(EXTRACTED DATA begins)

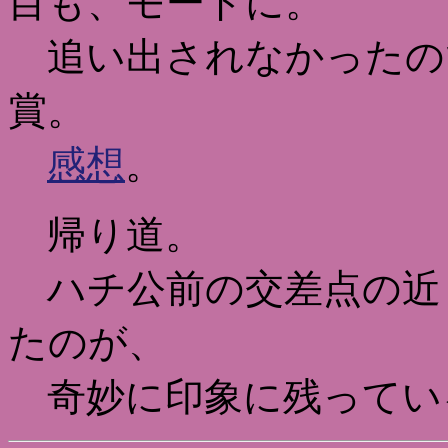
目も、モードに。
追い出されなかったの
賞。
感想
。
帰り道。
ハチ公前の交差点の近
たのが、
奇妙に印象に残ってい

(EXTRACTED DATA ends)

INSTRUCTIONS FOR THE TASK:
None of the pictures belong in the copy; transcribe the rest of the data exactly.

ANSWER TO THIS EXERCISE:
目も、モードに。
追い出されなかったの
賞。
感想
。
帰り道。
ハチ公前の交差点の近
たのが、
奇妙に印象に残ってい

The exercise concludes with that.